Step-by-step guide to scraping Google News with Python

06.12.2024

Comments: 0

Content of the article:

Step 1: Setting Up the Environment
Step 2: Understanding the Target URL and XPath Structure
Step 3: Fetching Google News content
Step 4: Parsing the HTML content with lxml
Step 5: Extracting news data

Extracting main news articles
Extracting related articles within each main new element

Step 6: Saving the data as JSON
Using proxies
Customizing request headers
Complete code example

In gathering the most recent news headlines, monitoring news trends, and performing sentiment analysis on present matters, scraping Google News proves to be an invaluable tool. In this article, we will guide you through the process of scraping Google News by means of Python. We will employ a requests library to obtain page content; lxml for parsing HTML documents and extracting data needed. By the end of this tutorial, you will learn how to extract news headlines and their respective links from Google News into structured JSON format.

Step 1: Setting Up the Environment

Before we begin, make sure you have Python installed on your system. You can install the required libraries by running the following commands:

pip install requests 
pip install lxml

These libraries will allow us to make HTTP requests and parse the HTML content of the webpage.

Step 2: Understanding the Target URL and XPath Structure

We'll be scraping the Google News page at the following URL:

URL = "https://news.google.com/topics/CAAqKggKIiRDQkFTRlFvSUwyMHZNRGRqTVhZU0JXVnVMVWRDR2dKSlRpZ0FQAQ?hl=en-US&gl=US&ceid=US%3Aen"

This page contains multiple news items, each with a main headline and related articles. The XPath structure for these items is as follows:

Main News Container: //c-wiz[@jsrenderer="ARwRbe"]
Main News Title: //c-wiz[@jsrenderer="ARwRbe"]/c-wiz/div/article/a/text()
Main News Link: //c-wiz[@jsrenderer="ARwRbe"]/c-wiz/div/article/a/@href
Related News Container: //c-wiz[@jsrenderer="ARwRbe"]/c-wiz/div/div/article/
Related News Title: //c-wiz[@jsrenderer="ARwRbe"]/c-wiz/div/div/article/a/text()
Related News Link: //c-wiz[@jsrenderer="ARwRbe"]/c-wiz/div/div/article/a/@href

The HTML structure of Google News remains consistent across different pages, ensuring that the specified XPath elements are applicable universally.

Step 3: Fetching Google News content

We'll start by fetching the content of the Google News page using the requests library.

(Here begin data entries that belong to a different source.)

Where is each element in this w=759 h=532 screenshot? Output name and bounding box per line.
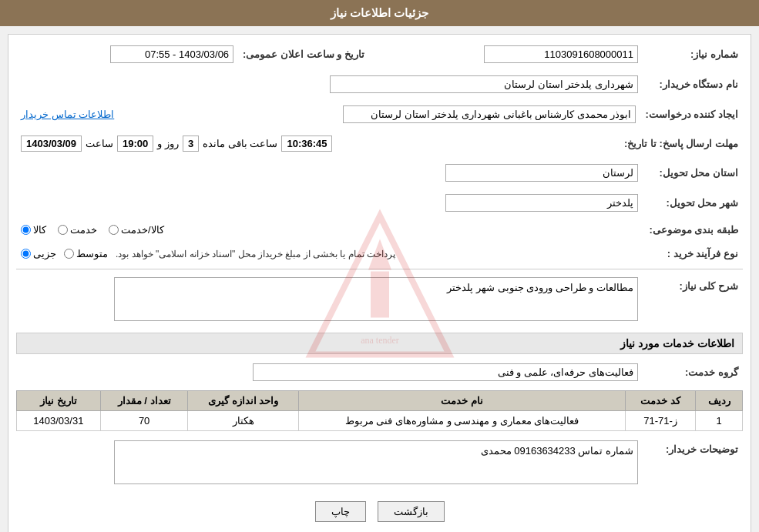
info-row-7: طبقه بندی موضوعی: کالا/خدمت خدمت کالا	[16, 221, 743, 239]
category-kala-khedmat-label: کالا/خدمت	[121, 224, 164, 236]
buyer-desc-label: توضیحات خریدار:	[643, 437, 743, 490]
info-row-5: استان محل تحویل:	[16, 161, 743, 185]
deadline-time-label: ساعت	[86, 138, 113, 149]
cell-unit: هکتار	[188, 411, 298, 431]
need-description-label: شرح کلی نیاز:	[643, 274, 743, 326]
service-group-input[interactable]	[253, 363, 638, 381]
service-group-row: گروه خدمت:	[16, 360, 743, 384]
info-row-4: مهلت ارسال پاسخ: تا تاریخ: 10:36:45 ساعت…	[16, 132, 743, 155]
service-group-label: گروه خدمت:	[643, 360, 743, 384]
delivery-province-input[interactable]	[445, 164, 638, 182]
buyer-desc-textarea[interactable]: شماره تماس 09163634233 محمدی	[114, 440, 638, 484]
purchase-note: پرداخت تمام یا بخشی از مبلغ خریداز محل "…	[116, 249, 395, 259]
buyer-desc-row: توضیحات خریدار: شماره تماس 09163634233 م…	[16, 437, 743, 490]
deadline-time-value: 19:00	[117, 136, 153, 152]
purchase-jozei-option[interactable]: جزیی	[21, 248, 56, 259]
info-row-2: نام دستگاه خریدار:	[16, 72, 743, 96]
col-service-code: کد خدمت	[626, 391, 696, 411]
need-description-row: شرح کلی نیاز: مطالعات و طراحی ورودی جنوب…	[16, 274, 743, 326]
deadline-date-value: 1403/03/09	[21, 136, 82, 152]
category-kala-label: کالا	[33, 224, 46, 236]
creator-label: ایجاد کننده درخواست:	[640, 102, 743, 126]
buyer-org-label: نام دستگاه خریدار:	[643, 72, 743, 96]
info-row-1: شماره نیاز: تاریخ و ساعت اعلان عمومی:	[16, 42, 743, 66]
days-label: روز و	[157, 138, 179, 149]
col-service-name: نام خدمت	[298, 391, 625, 411]
main-content: ana tender شماره نیاز: تاریخ و ساعت اعلا…	[8, 34, 751, 532]
category-kala-option[interactable]: کالا	[21, 224, 46, 236]
contact-link[interactable]: اطلاعات تماس خریدار	[21, 109, 114, 120]
category-khedmat-label: خدمت	[70, 224, 97, 236]
category-kala-radio[interactable]	[21, 225, 31, 235]
need-number-label: شماره نیاز:	[643, 42, 743, 66]
remaining-time-value: 10:36:45	[281, 136, 332, 152]
purchase-jozei-radio[interactable]	[21, 249, 31, 259]
info-row-6: شهر محل تحویل:	[16, 191, 743, 215]
purchase-motavsat-radio[interactable]	[64, 249, 74, 259]
purchase-jozei-label: جزیی	[33, 248, 56, 259]
cell-service-name: فعالیت‌های معماری و مهندسی و مشاوره‌های …	[298, 411, 625, 431]
category-khedmat-option[interactable]: خدمت	[58, 224, 97, 236]
services-table: ردیف کد خدمت نام خدمت واحد اندازه گیری ت…	[16, 390, 743, 431]
cell-service-code: ز-71-71	[626, 411, 696, 431]
print-button[interactable]: چاپ	[315, 501, 366, 522]
creator-input[interactable]	[343, 105, 636, 123]
category-khedmat-radio[interactable]	[58, 225, 68, 235]
col-row-num: ردیف	[696, 391, 743, 411]
purchase-type-label: نوع فرآیند خرید :	[643, 245, 743, 263]
buyer-org-input[interactable]	[330, 75, 638, 93]
category-label: طبقه بندی موضوعی:	[643, 221, 743, 239]
category-kala-khedmat-option[interactable]: کالا/خدمت	[109, 224, 164, 236]
bottom-buttons: بازگشت چاپ	[16, 501, 743, 522]
announce-date-label: تاریخ و ساعت اعلان عمومی:	[238, 42, 369, 66]
category-kala-khedmat-radio[interactable]	[109, 225, 119, 235]
delivery-city-label: شهر محل تحویل:	[643, 191, 743, 215]
purchase-motavsat-option[interactable]: متوسط	[64, 248, 108, 259]
back-button[interactable]: بازگشت	[378, 501, 445, 522]
table-row: 1 ز-71-71 فعالیت‌های معماری و مهندسی و م…	[17, 411, 743, 431]
need-description-textarea[interactable]: مطالعات و طراحی ورودی جنوبی شهر پلدختر	[114, 277, 638, 321]
cell-need-date: 1403/03/31	[17, 411, 101, 431]
cell-row-num: 1	[696, 411, 743, 431]
need-number-input[interactable]	[484, 45, 638, 63]
page-title: جزئیات اطلاعات نیاز	[331, 6, 428, 19]
announce-date-input[interactable]	[110, 45, 233, 63]
services-section-title: اطلاعات خدمات مورد نیاز	[16, 333, 743, 354]
col-need-date: تاریخ نیاز	[17, 391, 101, 411]
days-value: 3	[183, 136, 199, 152]
info-row-3: ایجاد کننده درخواست: اطلاعات تماس خریدار	[16, 102, 743, 126]
remaining-label: ساعت باقی مانده	[203, 138, 277, 149]
page-header: جزئیات اطلاعات نیاز	[0, 0, 759, 26]
purchase-motavsat-label: متوسط	[76, 248, 108, 259]
delivery-city-input[interactable]	[445, 194, 638, 212]
announce-date-value	[16, 42, 238, 66]
cell-quantity: 70	[100, 411, 188, 431]
col-quantity: تعداد / مقدار	[100, 391, 188, 411]
info-row-8: نوع فرآیند خرید : پرداخت تمام یا بخشی از…	[16, 245, 743, 263]
deadline-label: مهلت ارسال پاسخ: تا تاریخ:	[620, 132, 743, 155]
col-unit: واحد اندازه گیری	[188, 391, 298, 411]
need-number-value	[369, 42, 643, 66]
delivery-province-label: استان محل تحویل:	[643, 161, 743, 185]
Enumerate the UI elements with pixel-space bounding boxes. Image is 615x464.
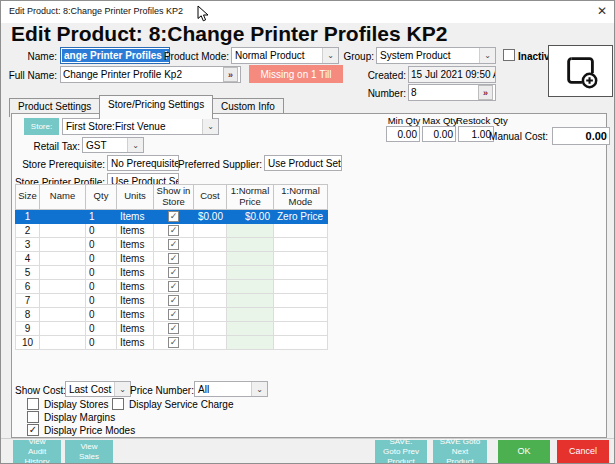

Here's the code to fetch the page content:

import requests

url = "https://news.google.com/topics/CAAqKggKIiRDQkFTRlFvSUwyMHZNRGRqTVhZU0JXVnVMVWRDR2dKSlRpZ0FQAQ?hl=en-US&gl=US&ceid=US%3Aen"
response = requests.get(url)

if response.status_code == 200:
    page_content = response.content
else:
    print(f"Failed to retrieve the page. Status code: {response.status_code}")

This code sends a GET request to the Google News URL and stores the HTML content of the page in the page_content variable.

Step 4: Parsing the HTML content with lxml

With the HTML content in hand, we can use lxml to parse the page and extract the news headlines and links.

from lxml import html

# Parse the HTML content
parser = html.fromstring(page_content)

Step 5: Extracting news data

Google News organizes its articles in specific containers. We'll first extract these containers using their XPath and then iterate through them to extract the individual news headlines and links.

Extracting main news articles

The main news articles are located under the following XPath:

main_news_elements = parser.xpath('//c-wiz[@jsrenderer="ARwRbe"]')

We can now loop through first 10 valid elements and extract the titles and links:

news_data = []

for element in main_news_elements[:10]:
    title = element.xpath('.//c-wiz/div/article/a/text()')[0]
    link = "https://news.google.com" + element.xpath('.//c-wiz/div/article/a/@href')[0][1:]

    
    # Ensure data exists before appending to the list
    if title and link:
        news_data.append({
        "main_title": title,
        "main_link": link,
    })

Extracting related articles within each main new element

The main news element has subsections where related news is present. We can extract these using a similar approach:

related_articles = []
related_news_elements = element.xpath('.//c-wiz/div/div/article')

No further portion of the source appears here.